Defense Evasion: Indicator Removal on Host – File Deletion
The script renames encrypted files by appending a .bye extension. This tactic helps obscure the original identity of the files, making it harder for users to identify them or understand their purpose.
Impact: Data Encrypted for Impact
The encrypt_file() function encrypts files using a symmetric encryption key loaded from a hidden file. This is a key characteristic of ransomware attacks, where files are rendered inaccessible to coerce victims into paying a ransom for decryption.
Defense Evasion: Hide Artifacts – Hidden Files and Directories
By leveraging a hidden key file (encryption_key.key), the script ensures that the key remains concealed from casual discovery or analysis, hindering remediation efforts.

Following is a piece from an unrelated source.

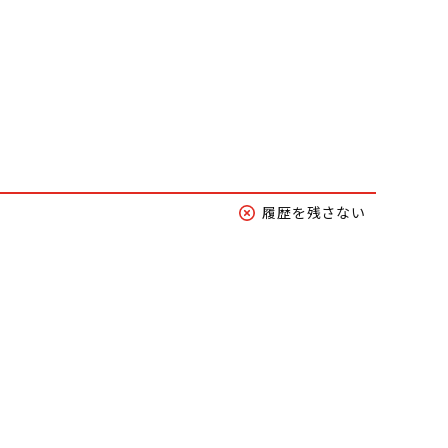
履歴を残さない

Execution: User Execution – Malicious File
This script targets files for encryption and assumes execution in an environment where critical files are accessible. The act of skipping specific files (e.g., background.jpg) suggests selective targeting, which aligns with malicious execution techniques.
Impact: Data Encrypted for Impact
The encrypt_all_files_in_folder() function systematically encrypts all files in a given folder and the associated encrypt_folder() function renames encrypted folders by appending a .bye extension.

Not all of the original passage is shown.